What needs to be done -> Without any of the pictures, set down the data below exactly.

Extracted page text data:
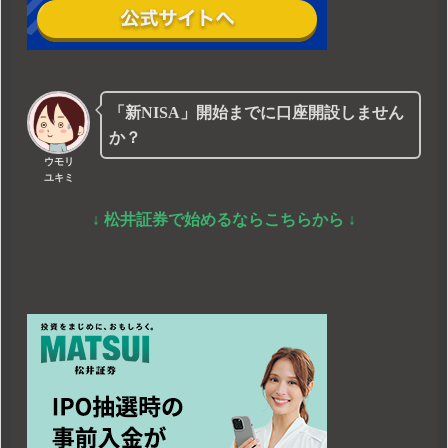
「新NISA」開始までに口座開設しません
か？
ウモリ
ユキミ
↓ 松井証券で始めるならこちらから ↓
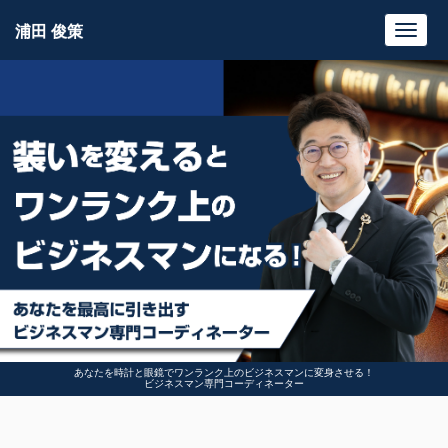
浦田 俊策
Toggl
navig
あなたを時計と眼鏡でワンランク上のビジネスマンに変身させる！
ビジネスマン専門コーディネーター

Exercise solution ->
「新NISA」開始までに口座開設しません
か？
ウモリ
ユキミ
↓ 松井証券で始めるならこちらから ↓
浦田 俊策
Toggl
navig
あなたを時計と眼鏡でワンランク上のビジネスマンに変身させる！
ビジネスマン専門コーディネーター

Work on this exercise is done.